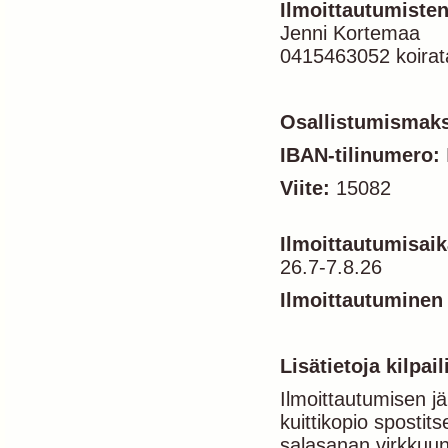
Ilmoittautumisten
Jenni Kortemaa
0415463052 koirat
Osallistumismak
IBAN-tilinumero:
Viite:
15082
Ilmoittautumisaik
26.7-7.8.26
Ilmoittautuminen
Lisätietoja kilpaili
Ilmoittautumisen j
kuittikopio spostit
salasanan virkkuun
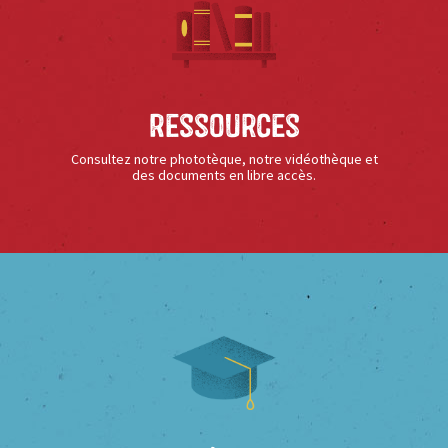
Ressources
Consultez notre phototèque, notre vidéothèque et
des documents en libre accès.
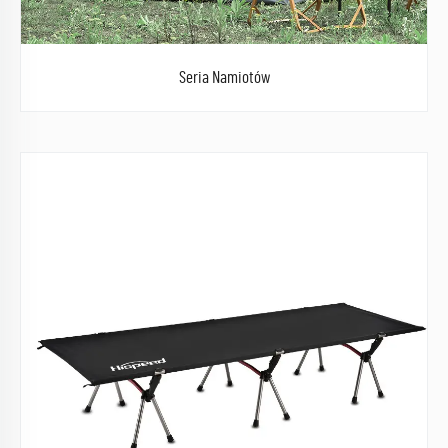
Seria Namiotów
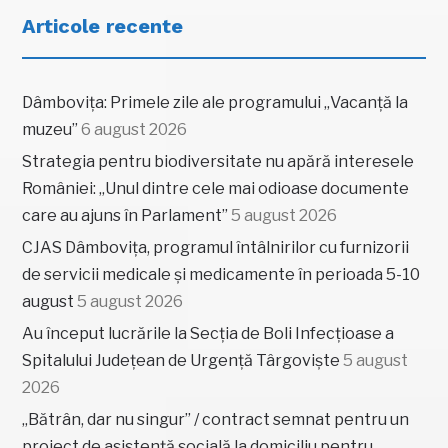
Articole recente
Dâmbovița: Primele zile ale programului „Vacanță la
muzeu”
6 august 2026
Strategia pentru biodiversitate nu apără interesele
României: „Unul dintre cele mai odioase documente
care au ajuns în Parlament”
5 august 2026
CJAS Dâmbovița, programul întâlnirilor cu furnizorii
de servicii medicale și medicamente în perioada 5-10
august
5 august 2026
Au început lucrările la Secția de Boli Infecțioase a
Spitalului Județean de Urgență Târgoviște
5 august
2026
„Bătrân, dar nu singur” / contract semnat pentru un
proiect de asistență socială la domiciliu pentru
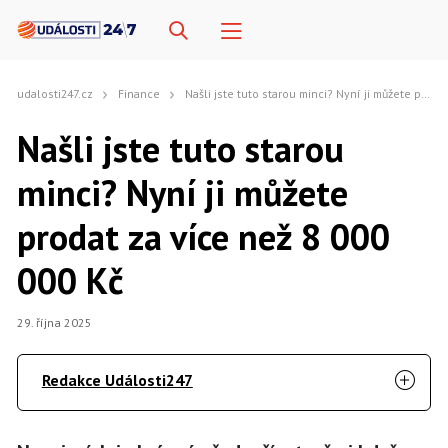
udalosti247.cz
Finance
Našli jste tuto starou minci? Nyní ji můžete prodat za více než 8 000 000 Kč
Našli jste tuto starou
minci? Nyní ji můžete
prodat za více než 8 000
000 Kč
29. října 2025
Redakce Události247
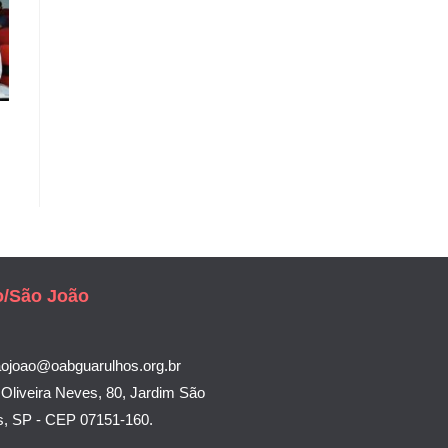
o/São João
aojoao@oabguarulhos.org.br
Oliveira Neves, 80, Jardim São
s, SP - CEP 07151-160.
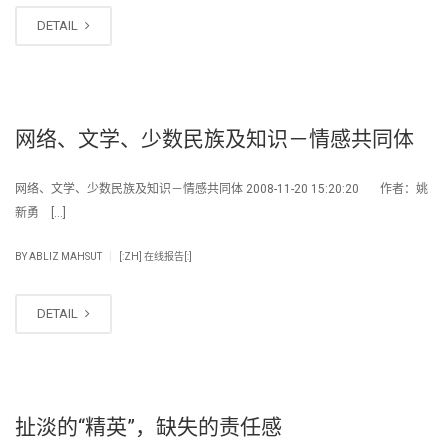
DETAIL
网络、文学、少数民族及知识－情感共同体
网络、文学、少数民族及知识－情感共同体 2008-11-20 15:20:20 作者：姚
新勇 […]
|
BY
ABLIZ MAHSUT
[:ZH] 在线报告[:]
DETAIL
扯淡的“精英”，缺失的责任感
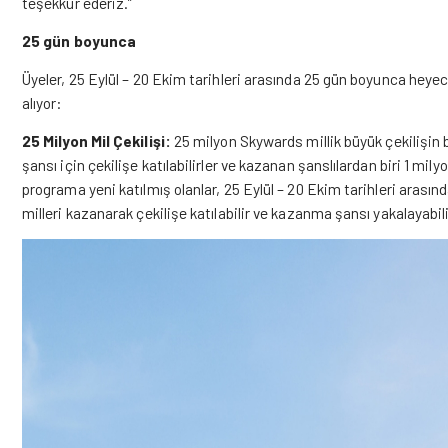
teşekkür ederiz.”
25 gün boyunca
Üyeler, 25 Eylül – 20 Ekim tarihleri arasında 25 gün boyunca heyecan
alıyor:
25 Milyon Mil Çekilişi:
25 milyon Skywards millik büyük çekilişin 
şansı için çekilişe katılabilirler ve kazanan şanslılardan biri 1 mily
programa yeni katılmış olanlar, 25 Eylül – 20 Ekim tarihleri arasın
milleri kazanarak çekilişe katılabilir ve kazanma şansı yakalayabili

+ + +

» **Exercise requirements**
Give the entries above again word for word, without any pictures.

» **Response to the task**
Ilmoittautumisten
Jenni Kortemaa
0415463052 koirat
Osallistumismak
IBAN-tilinumero:
Viite:
15082
Ilmoittautumisaik
26.7-7.8.26
Ilmoittautuminen
Lisätietoja kilpaili
Ilmoittautumisen j
kuittikopio spostit
salasanan virkkuun
Ressources
Consultez notre phototèque, notre vidéothèque et
des documents en libre accès.
Seria Namiotów
Articole recente
Dâmbovița: Primele zile ale programului „Vacanță la
muzeu”
6 august 2026
Strategia pentru biodiversitate nu apără interesele
României: „Unul dintre cele mai odioase documente
care au ajuns în Parlament”
5 august 2026
CJAS Dâmbovița, programul întâlnirilor cu furnizorii
de servicii medicale și medicamente în perioada 5-10
august
5 august 2026
Au început lucrările la Secția de Boli Infecțioase a
Spitalului Județean de Urgență Târgoviște
5 august
2026
„Bătrân, dar nu singur” / contract semnat pentru un
proiect de asistență socială la domiciliu pentru
udalosti247.cz
Finance
Našli jste tuto starou minci? Nyní ji můžete prodat za více než 8 000 000 Kč
Našli jste tuto starou
minci? Nyní ji můžete
prodat za více než 8 000
000 Kč
29. října 2025
Redakce Události247
o/São João
aojoao@oabguarulhos.org.br
Oliveira Neves, 80, Jardim São
s, SP - CEP 07151-160.
DETAIL
网络、文学、少数民族及知识－情感共同体
网络、文学、少数民族及知识－情感共同体 2008-11-20 15:20:20 作者：姚
新勇 […]
|
BY
ABLIZ MAHSUT
[:ZH] 在线报告[:]
DETAIL
扯淡的“精英”，缺失的责任感
teşekkür ederiz.”
25 gün boyunca
Üyeler, 25 Eylül – 20 Ekim tarihleri arasında 25 gün boyunca heyecan
alıyor:
25 Milyon Mil Çekilişi:
25 milyon Skywards millik büyük çekilişin 
şansı için çekilişe katılabilirler ve kazanan şanslılardan biri 1 mily
programa yeni katılmış olanlar, 25 Eylül – 20 Ekim tarihleri arasın
milleri kazanarak çekilişe katılabilir ve kazanma şansı yakalayabili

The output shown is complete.